YOUR GOAL
The lines below, from the one holding "zich thuis voelen." through the one holding "宁县3个乡镇超过400毫米，山洪灾害、中小河流洪", are to be restated word for word, with all images left out.

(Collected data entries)
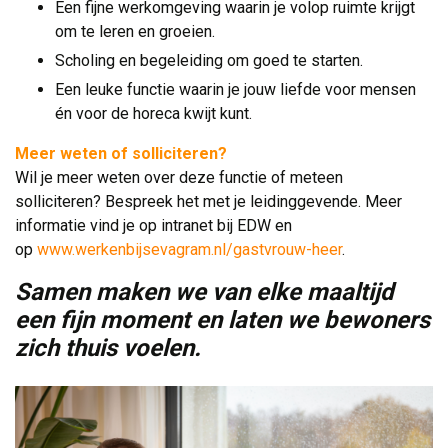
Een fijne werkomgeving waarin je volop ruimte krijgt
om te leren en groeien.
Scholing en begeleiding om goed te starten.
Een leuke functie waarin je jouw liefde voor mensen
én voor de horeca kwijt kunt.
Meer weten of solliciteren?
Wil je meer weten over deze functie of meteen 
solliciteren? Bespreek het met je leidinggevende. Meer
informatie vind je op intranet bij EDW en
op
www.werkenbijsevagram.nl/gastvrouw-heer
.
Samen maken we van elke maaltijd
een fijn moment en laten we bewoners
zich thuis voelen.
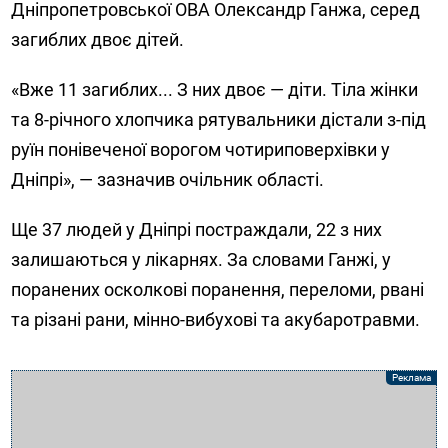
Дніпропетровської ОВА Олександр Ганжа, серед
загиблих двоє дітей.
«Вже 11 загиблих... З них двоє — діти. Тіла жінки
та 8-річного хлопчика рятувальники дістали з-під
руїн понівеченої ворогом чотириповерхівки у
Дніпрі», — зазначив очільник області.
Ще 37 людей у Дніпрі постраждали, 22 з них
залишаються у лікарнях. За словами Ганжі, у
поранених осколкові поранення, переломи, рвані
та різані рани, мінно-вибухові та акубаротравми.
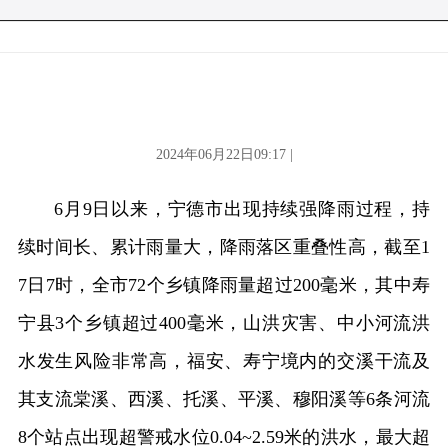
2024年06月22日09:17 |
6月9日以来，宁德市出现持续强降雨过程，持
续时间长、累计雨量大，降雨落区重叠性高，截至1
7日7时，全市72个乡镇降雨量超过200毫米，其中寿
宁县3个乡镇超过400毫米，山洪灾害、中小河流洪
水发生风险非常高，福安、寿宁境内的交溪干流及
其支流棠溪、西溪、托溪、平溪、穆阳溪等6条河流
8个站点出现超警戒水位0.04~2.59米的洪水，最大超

---

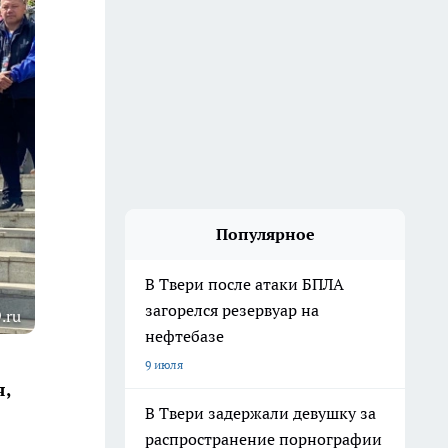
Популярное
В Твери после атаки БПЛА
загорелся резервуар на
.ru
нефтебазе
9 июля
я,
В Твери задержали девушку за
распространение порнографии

---

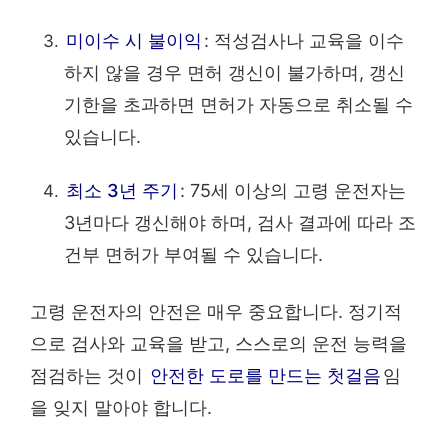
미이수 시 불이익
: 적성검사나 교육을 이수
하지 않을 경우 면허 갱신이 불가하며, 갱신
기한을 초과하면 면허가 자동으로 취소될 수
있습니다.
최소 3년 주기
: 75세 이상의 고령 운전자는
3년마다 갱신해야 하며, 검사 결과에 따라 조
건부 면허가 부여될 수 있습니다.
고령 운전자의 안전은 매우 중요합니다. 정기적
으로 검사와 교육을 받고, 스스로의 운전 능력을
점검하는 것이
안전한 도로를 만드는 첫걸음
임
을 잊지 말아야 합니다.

REPLY
zich thuis voelen.
Дніпропетровської ОВА Олександр Ганжа, серед
загиблих двоє дітей.
«Вже 11 загиблих... З них двоє — діти. Тіла жінки
та 8-річного хлопчика рятувальники дістали з-під
руїн понівеченої ворогом чотириповерхівки у
Дніпрі», — зазначив очільник області.
Ще 37 людей у Дніпрі постраждали, 22 з них
залишаються у лікарнях. За словами Ганжі, у
поранених осколкові поранення, переломи, рвані
та різані рани, мінно-вибухові та акубаротравми.
2024年06月22日09:17 |
6月9日以来，宁德市出现持续强降雨过程，持
续时间长、累计雨量大，降雨落区重叠性高，截至1
7日7时，全市72个乡镇降雨量超过200毫米，其中寿
宁县3个乡镇超过400毫米，山洪灾害、中小河流洪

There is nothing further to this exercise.